The case for compulsory vaccination seems clear: Cervical cancer is caused by HPV, HPV is wide-spread and easily transmitted, and we now have a vaccine that can safely protect against HPV.

But there are over forty types of HPV, and not all types of HPV are the same. High-risk types of HPV are associated with 99 percent of cervical cancers. Gardasil protects against HPV 16 and 18, the two most common high-risk strains. A CDC study published last week in the Journal of the American Medical Association attributed 70 percent of all cervical cancer cases to these two strains. Low-risk types of HPV cause genital warts, which are relatively benign, and respiratory tract warts in children (an infrequent occurrence). Gardasil protects against the two most common low-risk types as well, types 6 and 11.

The JAMA study suggests that about 25 million American women are currently infected with HPV (as opposed to the number that have ever been). But only about 3 percent tested positive for the HPV strains Gardasil protects against.

Framing the debate this way—saving lives vs. promoting promiscuity—obscures the facts.

The American Cancer Society (ACS) estimates that only 11,150 women will be diagnosed with, and 3,670 will die from, cervical cancer this year. By way of comparison, ACS expects 178,480 new diagnoses of breast cancer this year, with an estimated 40,460 female deaths—and 450 male deaths.

Vaccines are normally made compulsory on the basis of public risk, for diseases that are extremely contagious and have the potential to cause great morbidity and mortality. Massachusetts began the modern trend in 1809, when it made smallpox immunization mandatory for everyone. The Supreme Court has twice upheld states’ rights to pass such laws, in 1905 and 1922. Today, all states mandate childhood vaccination against rubella and polio—both devastating and highly contagious. HPV spreads and kills less easily.

There’s also a more obvious step that now seems to be ignored: Of those now diagnosed with cervical cancer, approximately half have never received a Pap smear; 10 percent have not received one in the past five years. In fact, between 1955 and 1992, deaths due to cervical cancer in the United States dropped by 74 percent—a drop the American Cancer Society attributes to an increased use of the Pap test. The test can detect changes in the cervix before cancer develops, as well as detect cancer in its early stages, when it is easy to treat.

And who are the women not receiving yearly Paps? Overwhelmingly, they are the poor and uneducated. It is this same demographic group that is disproportionately suffering and dying from cervical cancer.

It is on this group, then—for reasons of morality, not public risk—society should push the vaccine.

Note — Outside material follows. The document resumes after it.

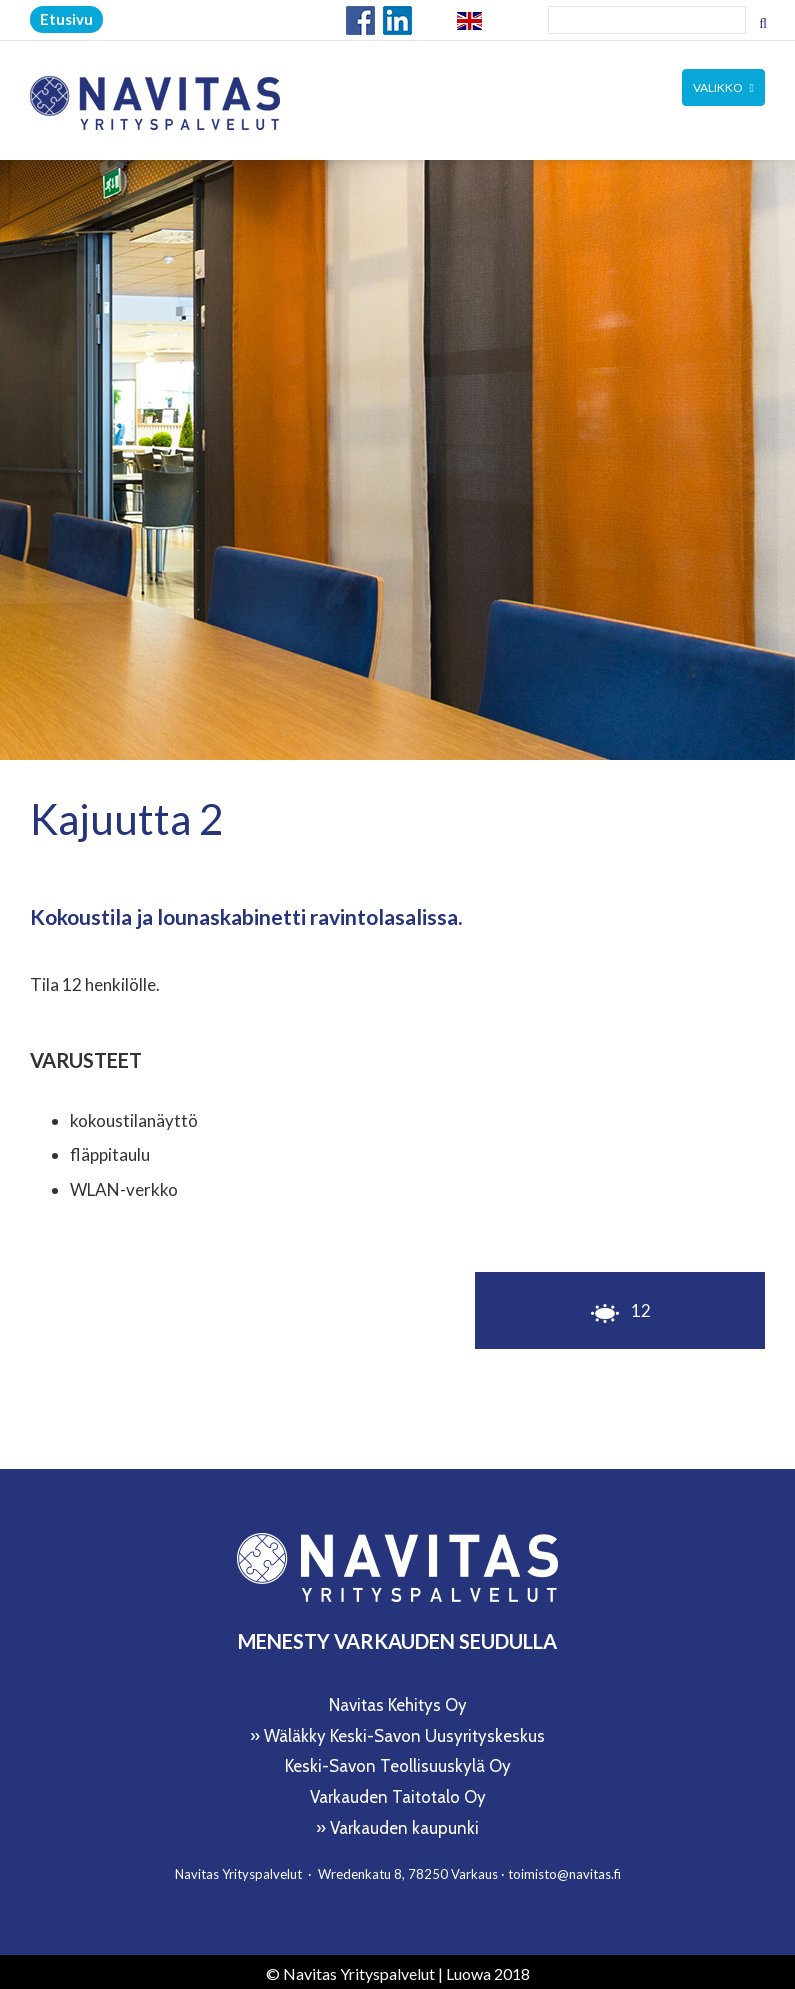 This screenshot has height=1989, width=795. I want to click on Luowa 2018, so click(488, 1968).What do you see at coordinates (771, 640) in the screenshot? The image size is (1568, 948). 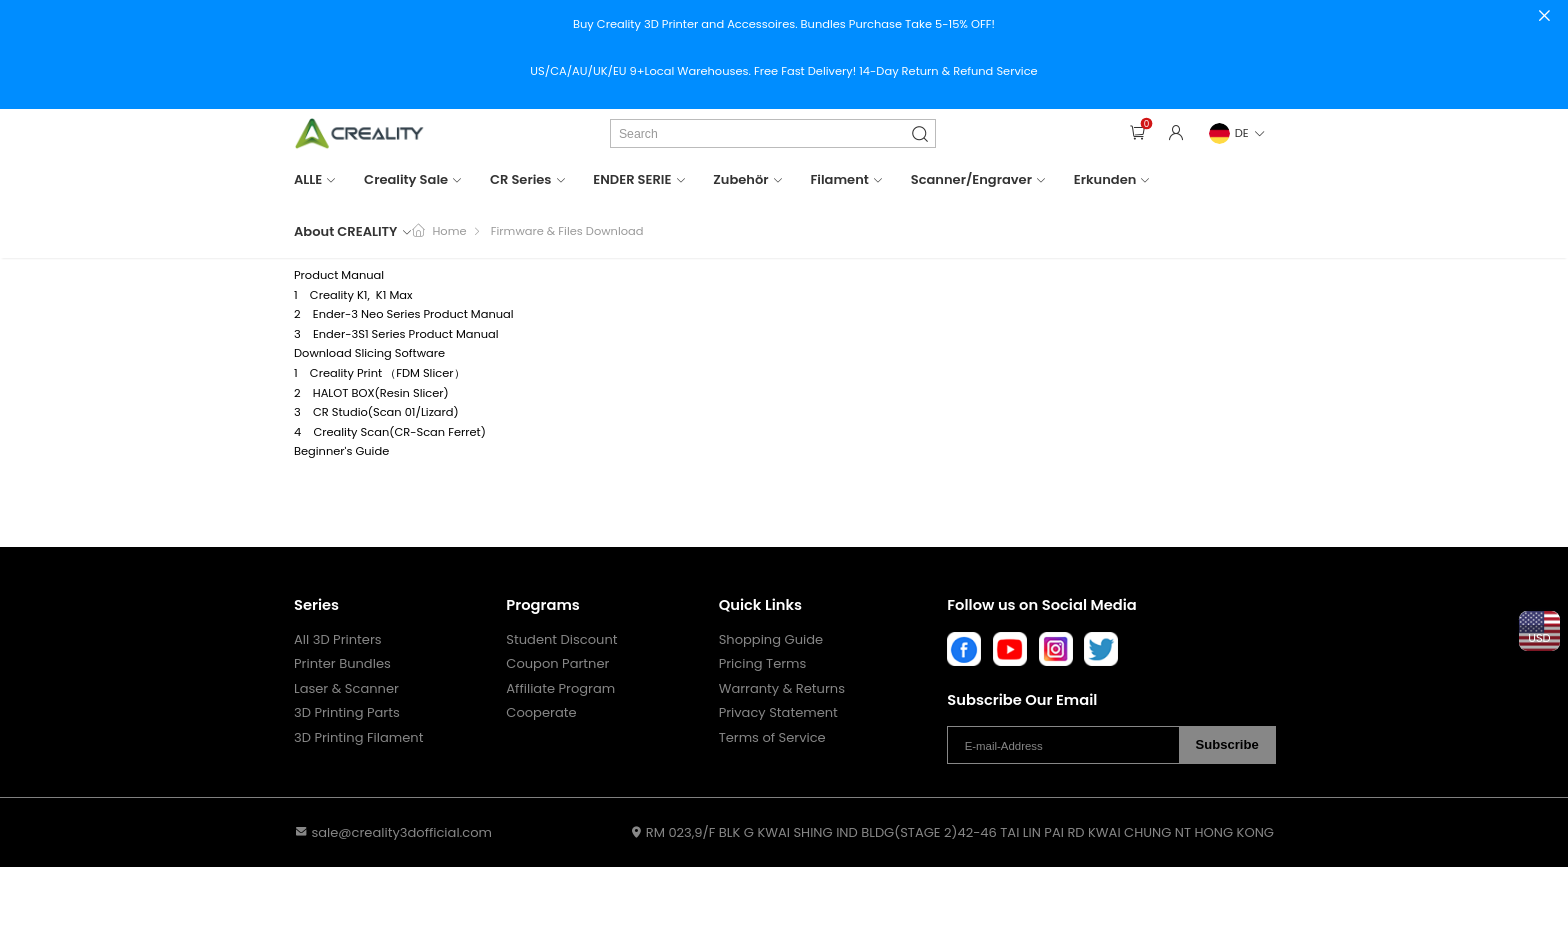 I see `Shopping Guide` at bounding box center [771, 640].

As the risk of the disease is personal, and because it can so easily be prevented, compulsory vaccination is not necessary, and in fact infringes on the rights of parents.

The federal government has already agreed to pick up the tab for vaccinating poor girls, ages nine through eighteen, through its Vaccines for Children program, which is run by the CDC. In the spirit of individual liberty and responsibility, the best next step would not be compulsion, but rather for private charities to educate the poor about the risks of HPV and cervical cancer and the available methods of protection. Parents and young women could then decide for themselves what risks they are willing to face.